Il corso, istituzionale, si propone di fornire allo studente i lineamenti generali del diritto europeo, dalle radici medievali alla dimensione giuridica contemporanea, seguendo un percorso che privilegi nodi tematici al fine di cogliere la complessità dei fenomeni giuridici.
Il corso prenderà le mosse dall'esperienza giuridica medievale soffermandosi sul pluralismo giuridico e sul carattere fattuale del diritto. Si darà conto: della nascita della scuola giuridica di Bologna e del contributo del diritto canonico; dei caratteri essenziali del diritto comune in rapporto con gli iura propria. Si osserverà l'emersione dei diritti patrii e il problema della loro codificazione; si tratterà il giusnaturalismo attraverso gli autori più significativi; si affronterà la 'crisi' del diritto comune e l'illuminismo giuridico. L'età dei codici verrà presa in esame attraverso le esperienze di codificazione in area germanica e francese, adottando chiavi di lettura particolarmente utili ai fini della comprensione delle discontinuità: il rapporto giudice/legge e il problema delle fonti giuridiche.

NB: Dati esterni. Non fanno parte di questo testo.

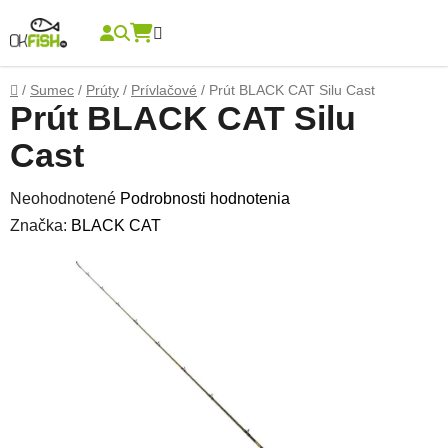
Prejsť na obsah
Hľadať
NÁKUPNÝ KOŠÍK
Domov
/
Sumec
/
Prúty
/
Prívlačové
/
Prút BLACK CAT Silu Cast
Prút BLACK CAT Silu
Cast
Priemerné hodnotenie produktu je 0,0 z 5 hviezdičiek.
Neohodnotené
Podrobnosti hodnotenia
Značka:
BLACK CAT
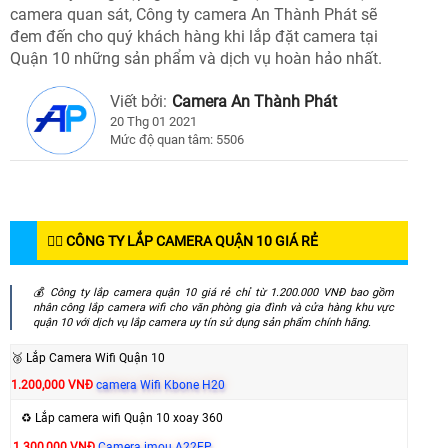
camera quan sát, Công ty camera An Thành Phát sẽ
đem đến cho quý khách hàng khi lắp đặt camera tại
Quận 10 những sản phẩm và dịch vụ hoàn hảo nhất.
Viết bởi:
Camera An Thành Phát
20 Thg 01 2021
Mức độ quan tâm: 5506
👍🏾 CÔNG TY LẮP CAMERA QUẬN 10 GIÁ RẺ
💰 Công ty lắp camera quận 10 giá rẻ chỉ từ 1.200.000 VNĐ bao gồm
nhân công lắp camera wifi cho văn phòng gia đình và cửa hàng khu vực
quận 10 với dịch vụ lắp camera uy tín sử dụng sản phẩm chính hãng.
🥉 Lắp Camera Wifi Quận 10
1.200,000 VNĐ
camera Wifi Kbone H20
♻️ Lắp camera wifi Quận 10 xoay 360
1.300,000 VNĐ
Camera imou A22EP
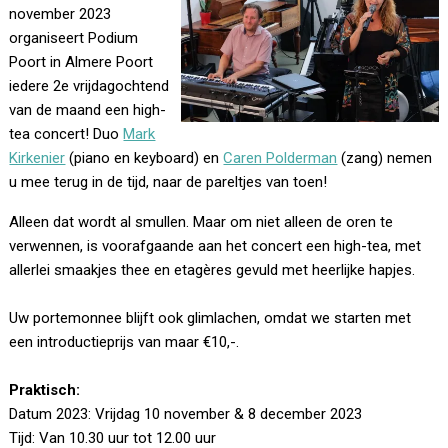
november 2023
organiseert Podium
Poort in Almere Poort
iedere 2e vrijdagochtend
van de maand een high-
tea concert! Duo
Mark
Kirkenier
(piano en keyboard) en
Caren Polderman
(zang) nemen
u mee terug in de tijd, naar de pareltjes van toen!
Alleen dat wordt al smullen. Maar om niet alleen de oren te
verwennen, is voorafgaande aan het concert een high-tea, met
allerlei smaakjes thee en etagères gevuld met heerlijke hapjes.
Uw portemonnee blijft ook glimlachen, omdat we starten met
een introductieprijs van maar €10,-.
Praktisch:
Datum 2023: Vrijdag 10 november & 8 december 2023
Tijd: Van 10.30 uur tot 12.00 uur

Si farà cenno alla crisi dello Stato di diritto e all'età delle costituzioni novecentesche fino alle odierne problematiche circa la costituzione europea.
Articolazione del corso
1. Storicità del diritto: questioni di metodo e storiografiche;
2. le radici medievali: incompiutezza del potere politico; il carattere ordinamentale del diritto; pluralismo giuridico; rinascimento giuridico;
3. profili sistematici del ius comune tra medioevo ed età moderna: il rapporto con gli iura propria; il ruolo del giurista; la giurisprudenza dei Grandi Tribunali;
4. giusnaturalismo e positivismo;
5. emersione dell'idea di codice: processo codificatorio e forma codice;
6. illuminismo giuridico;
7. esperienze di codificazione;
8. crisi delle fonti giuridiche;
9. modelli costituzionali novecenteschi.

Testi (A)dottati, (C)onsigliati
  • 1.  (A) Paolo Grossi L'Europa del diritto Laterza, 2007, Roma-Bari,, 2012 » Pagine/Capitoli: per intero
  • 2.  (A) Maurizio Fioravanti M. FIORAVANTI (a cura di), Lo Stato moderno in Europa, Laterza, , Roma-Bari,, 2002 » Pagine/Capitoli: pp. 1-162
Altre informazioni / materiali aggiuntivi

Studenti frequentanti (6CFU): - APPUNTI DALLE LEZIONI; - P. GROSSI, L'Europa del diritto, Roma-Bari, Laterza, 2007, per intero
Studenti non frequentanti nuovo ordinamento (6CFU): - P. GROSSI, L'Europa del diritto, Roma-Bari, Laterza, 2007, per intero; - M. FIORAVANTI (a cura di), Lo Stato moderno in Europa, Roma-Bari, Laterza, 2002, pp. 1-162
Studenti frequentanti vecchio ordinamento (8CFU): - APPUNTI DALLE LEZIONI; P. GROSSI, L'Europa del diritto, Roma-Bari, Laterza, 2007, per intero; - M. FIORAVANTI (a cura di), Lo Stato moderno in Europa, Roma-Bari, Laterza, 2002, pp. 1-162
Studenti non frequentanti vecchio ordinamento (8CFU): A. CAVANNA, Storia del diritto moderno in Europa. Le fonti e il pensiero giuridico, vol. II, Milano, Giuffrè, 2005, pp. 1-358; 395-473; 515-617

Metodi didattici
  • Lezioni frontali dialogate; lezioni integrate, seminari interdisciplinari, materiali dati a lezione e oggetto dell'attività didattica
Modalità di valutazione
  • L'esame si svolgerà in forma orale con domande tese ad accertare la consapevolezza teorica dello studente circa gli argomenti trattati nelle lezioni e nei testi indicati per la preparazione dell'esame; la proprietà di linguaggio; la capacità di autonomia di giudizio; la capacità critica e di collegamento tra fenomeni giuridici.